Ms. Hen liked this novel, but she didn’t love the character. There was something unpleasant about him. She doesn’t think this is the best novel she has read recently, but it is entertaining. It isn’t enlightening or beautiful or poignant. It’s just a fast-paced romp through one guy’s messed up, but cool life.

Saturday, January 20, 2018

Ms. Hen reviews LISETTE'S LIST

Lisette’s List
Susan Vreeland
Random House

Ms. Hen picked up this book at a Little Free Library near her house, because she had read another book by this author, GIRL IN HYACINTH BLUE, and she enjoyed it immensely. Ms. Vreeland writes a lot about art, which is a subject Ms. Hen enjoys. She doesn’t always like the way everyone talks about art, but she can appreciate beauty.

This novel is about a young woman, Lisette, who is dragged to the countryside of Provence against her will to help take care of her husband Andre’s grandfather, because he is sick, right before the outbreak of World War II. Lisette can’t stand to be in the rural area, she yearns for Paris, the city where she was born; the place full of excitement and brimming with love. She loves her husband, but pines for the city.

That is, until she gets to know the grandfather’s paintings. She falls in love with the artwork by Pissarro and the Cezanne, and the mysterious painting they think is by Picasso. She vows to take care of the paintings. Pascal, the grandfather, dies, and Andre goes off to war, and hides the painting so the Nazis will not steal and destroy them. Lisette goes to find them, but cannot, and it is a long process after the war to find them.

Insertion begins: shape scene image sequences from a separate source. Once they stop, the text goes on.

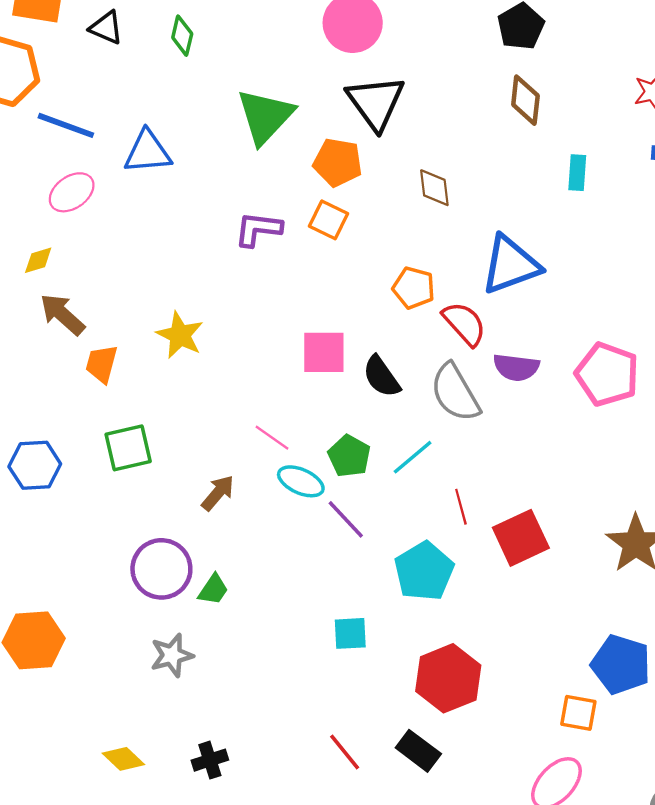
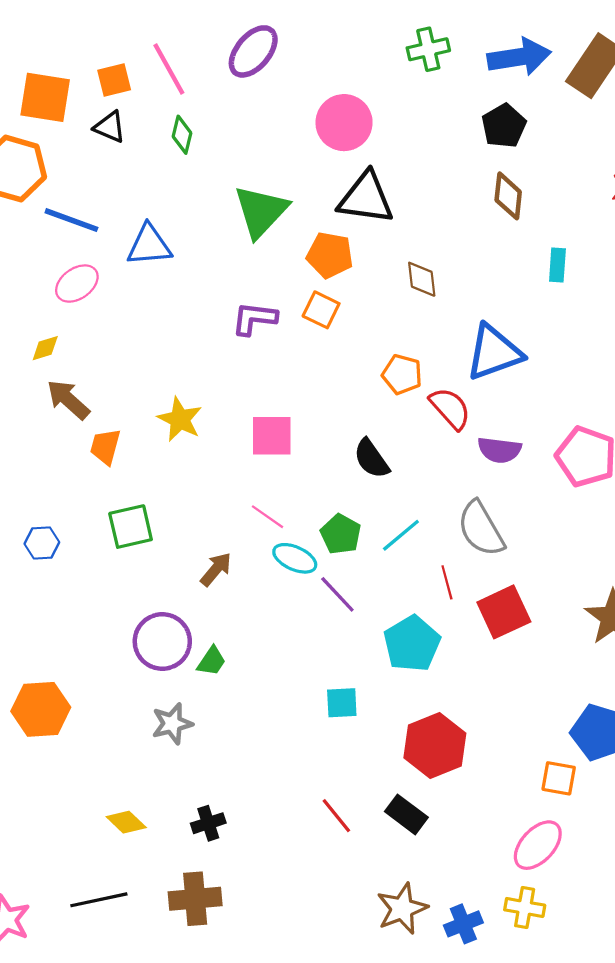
black triangle: (376, 102) -> (366, 198), turned -46
pink square: (324, 352) -> (272, 436), moved
gray semicircle: (455, 393) -> (481, 529), moved
blue hexagon: (35, 465) -> (42, 543), size x0.7

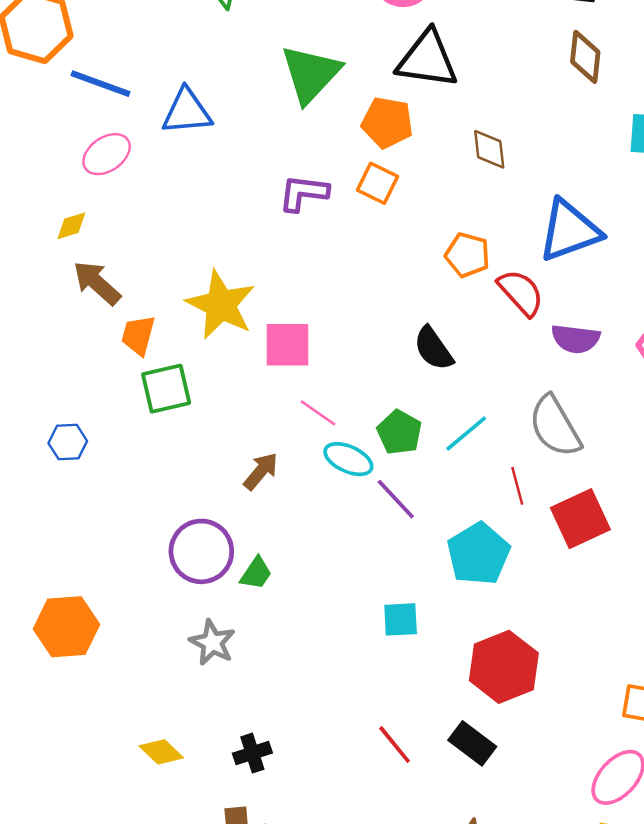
yellow star: (180, 419) -> (221, 305), size x1.4
pink square: (272, 436) -> (288, 345), moved
green square: (131, 527) -> (166, 389), moved
gray star: (172, 724) -> (212, 643), turned -30

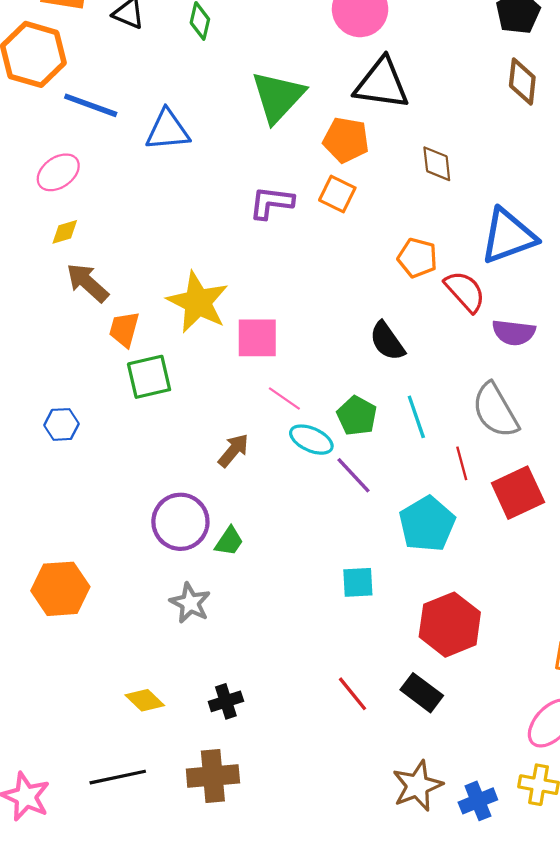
pink ellipse: (107, 154) -> (58, 172), moved
cyan line: (466, 434) -> (416, 417), turned -69

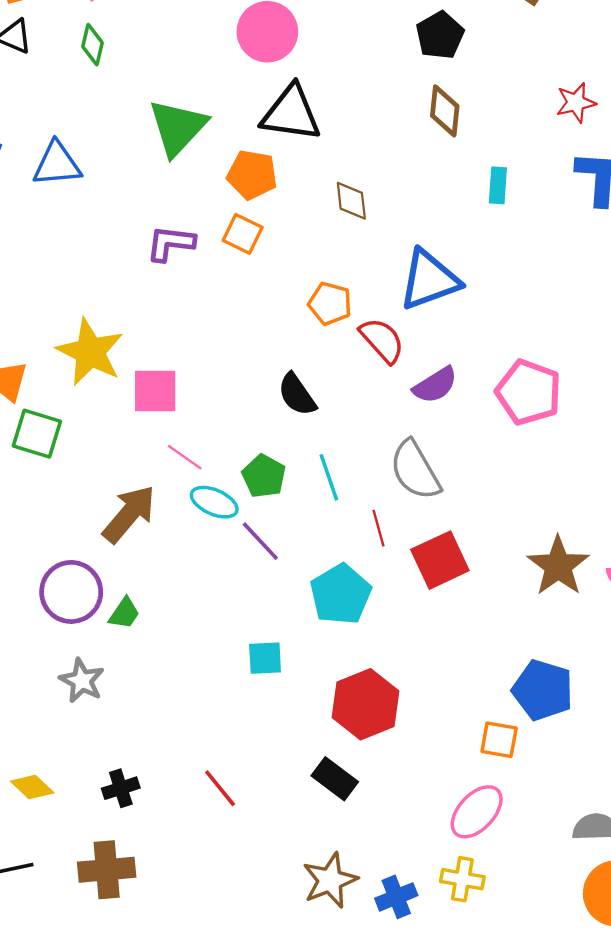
purple semicircle: (514, 332) -> (435, 385), turned -39
green square: (149, 377) -> (37, 434), turned 30
brown arrow: (233, 450) -> (129, 514), size x1.6
red line: (352, 694) -> (220, 788), moved

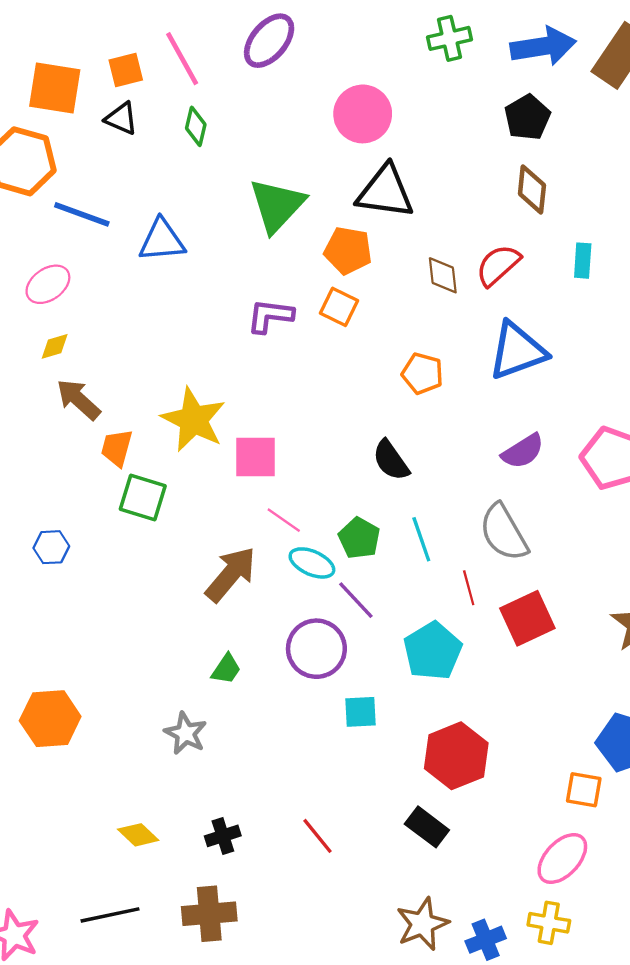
red semicircle: (382, 340) -> (498, 265), moved, turned -90
purple circle: (71, 592) -> (316, 649), moved

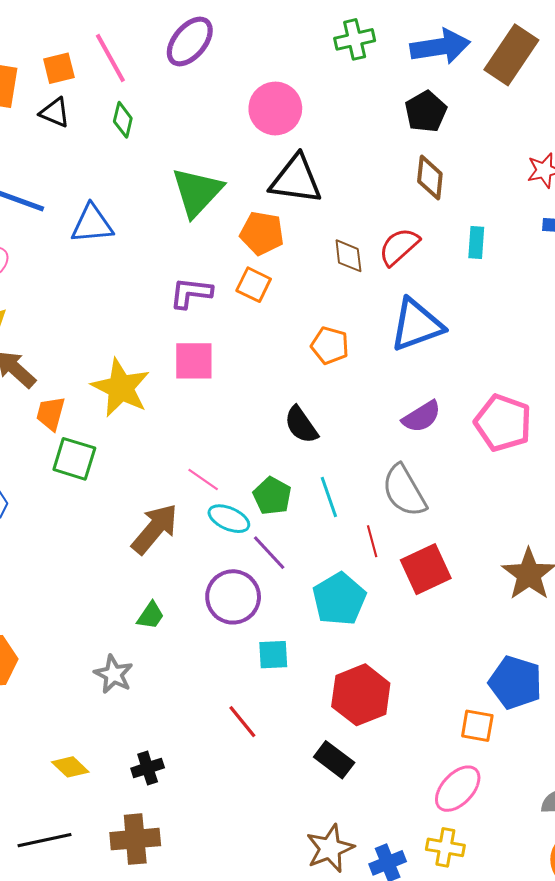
pink square: (256, 457) -> (194, 361), moved
red line: (318, 836) -> (242, 722), moved

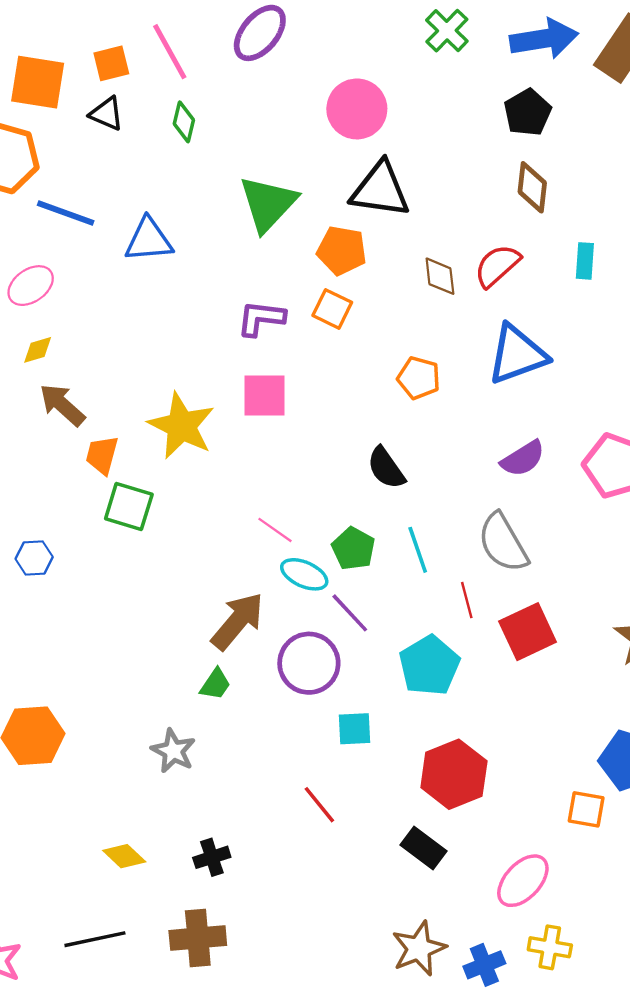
green cross: (355, 39) -> (447, 31), turned -33
brown arrow: (155, 529) -> (238, 621), moved
pink ellipse: (458, 789) -> (523, 881), moved

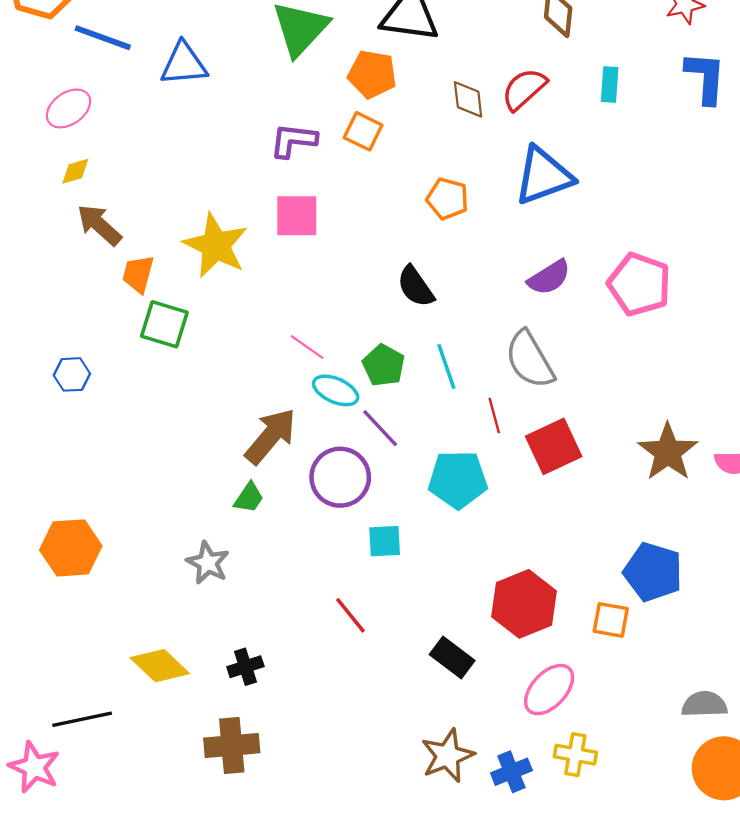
cyan pentagon: (429, 666) -> (458, 479), turned 30
red hexagon: (454, 774) -> (524, 604), moved
yellow diamond: (124, 856) -> (160, 666), size x1.4
black line: (95, 939) -> (82, 719), moved

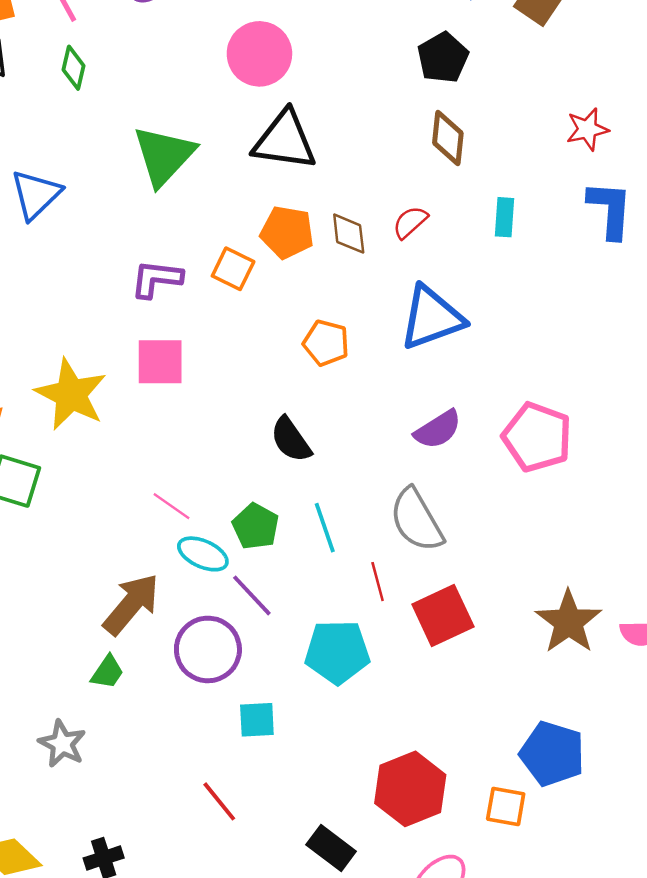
blue triangle: (184, 64) -> (36, 195), turned -39
orange pentagon: (372, 74) -> (287, 232), moved
red semicircle: (524, 89) -> (410, 222), size x0.7

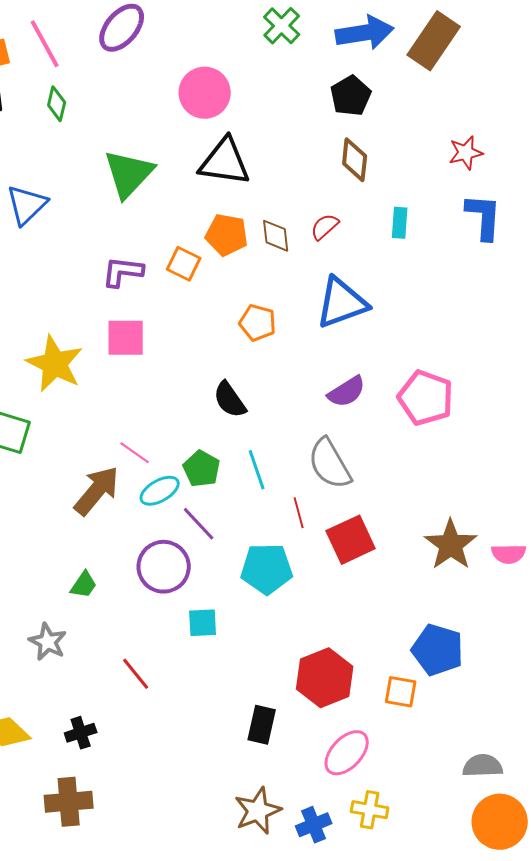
cyan ellipse: (203, 554) -> (160, 491), turned -54
brown arrow: (131, 604) -> (97, 491), moved
red line: (219, 801) -> (136, 674), moved
black rectangle: (331, 848) -> (262, 725), turned 66

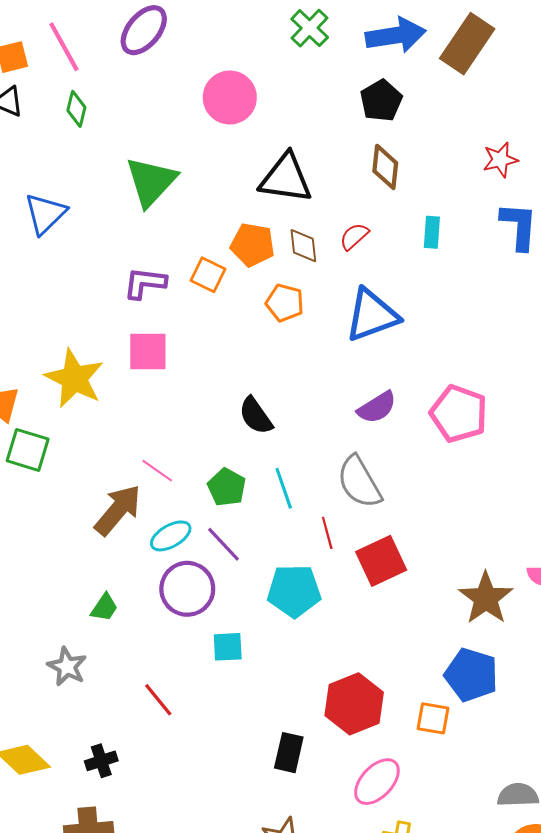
black triangle: (225, 162) -> (286, 178), moved
orange pentagon: (258, 323) -> (285, 303), moved
cyan ellipse: (160, 491) -> (171, 536), moved
brown star: (451, 545) -> (486, 598), moved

This book took place in a similar timeframe as another book that Ms. Hen read, but she adored, called LA BATARDE, by Violette Leduc, which is a memoir about a woman growing up in France as an illegitimate child, or a bastard, hence the title. However, there are few similarities. This novel is not as urgently written and powerful as Leduc’s memoir. The Resistance is mentioned, and so is the black market during the war, but LISETTE’S LIST pales in comparison in importance and scope.

Ms. Hen loved the descriptions of the French countryside in Provence, and she longed to go there as she read. She has not been to that area of France, but she has been to the other side of the south, Languedoc, and thought it was breathtaking, and dreams of returning. She couldn’t understand how Lisette could not love this place immediately, but she does eventually. This book was not Ms. Hen’s favorite book she has read recently.

This novel seemed to go on a little too long, and it seemed to drag. Ms. Hen thought this book was what she calls “book clubish,” a word to describe a novel written for women, which is just too nice, not offensive, with nothing dark about it, for women or people who do not want to get easily offended by writing. This surprised Ms. Hen, because GIRL IN HYCINTH BLUE was one of her favorite books she read last year. But that book has a lot of spirit that this novel simply lacks.

This is not the worst book Ms. Hen has read recently, but it is not the best. Ms. Hen does not recommend this novel to people who like to be punched in the face and inspired by something they read. But there are a lot of chickens and hens floating around within the pages, which is one positive aspect. But mostly Ms. Hen says, no, find something else to read.